The FTSE 100 group posted a 7 per cent drop in profit to $5.7bn (£3.6bn) in the final six months of 2009 as “significant volatility and continued uncertainty in the global economy,” drove its profitability down – but was still above forecasts of $5.1bn.
Its profit including exceptional items shot up 134 per cent to $6.1 billion thanks to the reversal of an impairment charge for Ravensthorpe.
BHP now plans to ramp up its capital spending to in excess of $20bn next year from the current $12.8bn and said it had the financial might to make “opportunistic” acquisitions.
“Commodity markets will continue to be largely dependent on Chinese and Indian demand,” it said. “Over the long term we continue to expect emerging economies' growth to strongly outperform the developed economies as they follow a path of continued urbanisation and industrialisation,” the company said.
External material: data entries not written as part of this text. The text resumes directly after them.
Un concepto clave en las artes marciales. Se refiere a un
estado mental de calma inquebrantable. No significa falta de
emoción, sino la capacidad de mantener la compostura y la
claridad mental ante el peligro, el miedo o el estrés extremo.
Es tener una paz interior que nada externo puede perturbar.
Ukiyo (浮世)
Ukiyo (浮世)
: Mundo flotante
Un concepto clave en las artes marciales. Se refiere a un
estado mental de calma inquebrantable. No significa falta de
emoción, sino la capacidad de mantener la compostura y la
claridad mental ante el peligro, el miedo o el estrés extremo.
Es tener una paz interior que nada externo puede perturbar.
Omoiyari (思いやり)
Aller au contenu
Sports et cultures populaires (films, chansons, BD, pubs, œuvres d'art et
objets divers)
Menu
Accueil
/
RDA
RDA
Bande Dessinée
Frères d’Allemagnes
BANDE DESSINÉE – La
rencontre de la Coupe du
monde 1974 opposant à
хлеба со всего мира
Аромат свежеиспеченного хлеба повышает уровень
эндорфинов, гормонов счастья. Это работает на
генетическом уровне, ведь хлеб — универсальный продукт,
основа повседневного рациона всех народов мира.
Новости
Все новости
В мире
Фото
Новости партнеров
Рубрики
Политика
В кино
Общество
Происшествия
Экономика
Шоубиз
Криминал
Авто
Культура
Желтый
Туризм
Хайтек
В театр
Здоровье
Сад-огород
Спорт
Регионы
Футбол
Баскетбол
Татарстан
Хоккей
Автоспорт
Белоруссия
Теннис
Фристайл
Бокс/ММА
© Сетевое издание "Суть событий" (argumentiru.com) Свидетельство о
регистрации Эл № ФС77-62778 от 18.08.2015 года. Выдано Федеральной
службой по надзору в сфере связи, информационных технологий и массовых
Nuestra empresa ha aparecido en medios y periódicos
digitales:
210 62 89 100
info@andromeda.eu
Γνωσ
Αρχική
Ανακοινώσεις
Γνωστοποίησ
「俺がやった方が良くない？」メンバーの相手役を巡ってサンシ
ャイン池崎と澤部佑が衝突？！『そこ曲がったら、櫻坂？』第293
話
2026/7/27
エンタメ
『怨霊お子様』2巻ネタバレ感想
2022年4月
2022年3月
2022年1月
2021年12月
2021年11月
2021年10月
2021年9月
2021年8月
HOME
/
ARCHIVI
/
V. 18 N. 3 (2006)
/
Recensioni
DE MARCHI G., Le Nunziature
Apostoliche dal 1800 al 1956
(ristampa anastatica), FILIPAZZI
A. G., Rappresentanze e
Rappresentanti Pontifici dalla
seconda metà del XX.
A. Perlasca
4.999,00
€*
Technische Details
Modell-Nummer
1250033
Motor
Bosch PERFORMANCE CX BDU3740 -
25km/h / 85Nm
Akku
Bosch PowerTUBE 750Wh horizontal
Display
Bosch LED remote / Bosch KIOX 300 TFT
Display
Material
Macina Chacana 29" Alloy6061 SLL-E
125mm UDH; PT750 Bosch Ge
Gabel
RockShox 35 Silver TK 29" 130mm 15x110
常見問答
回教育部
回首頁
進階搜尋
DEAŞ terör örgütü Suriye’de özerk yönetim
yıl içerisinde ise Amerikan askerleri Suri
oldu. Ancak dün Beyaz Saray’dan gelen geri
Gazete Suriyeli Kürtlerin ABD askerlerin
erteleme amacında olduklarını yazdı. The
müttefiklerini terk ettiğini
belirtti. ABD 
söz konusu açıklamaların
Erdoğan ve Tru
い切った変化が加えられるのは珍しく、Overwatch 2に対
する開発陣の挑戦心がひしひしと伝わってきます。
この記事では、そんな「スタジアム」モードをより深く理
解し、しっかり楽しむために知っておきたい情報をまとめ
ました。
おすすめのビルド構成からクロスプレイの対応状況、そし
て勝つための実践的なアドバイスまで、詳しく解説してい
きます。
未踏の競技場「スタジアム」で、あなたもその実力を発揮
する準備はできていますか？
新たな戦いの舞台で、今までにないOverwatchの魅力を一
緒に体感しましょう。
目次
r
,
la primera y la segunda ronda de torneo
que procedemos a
In the meantime the drop in commodities prices and unfavourable exchange rates saw global revenue drop 17.5 per cent to $24.5bn.
While commodity prices enjoyed a recovery in the latter half of 2009, realised prices for the most of BHP’s products were lower than the prices achieved during the December 2008 half-year. The strength of operating currencies against a weak US dollar also negatively impacted costs.
BHP said that a recovery in demand, particularly across the steelmaking raw materials division, and its first production of in three major projects during the six months had helped to stave off further losses and help the company put in a “sound financial performance.”
The company enjoyed particularly robust iron ore output which shot to record production levels for the half year, as operations benefitted from infrastructure improvements and the Samarco plant in Brazil operating at full capacity.
It has declared an interim dividend of 42 cents, an increase of one cent.
Today’s results echo those of Xstrata, which reinstated its dividends earlier this week after an 18 month dearth amid forecasts that commodity demand is set to gather momentum.
However, BHP did warn that a shortage of skilled workers in Australia could cause problems. Chief executive Marius Kloppers said the shortage had come about quicker than expected, and follows hot on the heels of Australia’s Immigration minister’s pledge to increase the amount of skilled migrants.
Marc Elliot of Fairfax commented: ”BHP highlights a shortage of skills in Australia that has come about more quickly than expected. Prior to the global economic crisis the mining sector was facing major inflationary pressures driven partly by a skill shortage. This is a sign that the industry could soon start facing similar inflationary pressures.”
Shares in the mining giant slipped just shy of 1 per per cent to 1868.50p.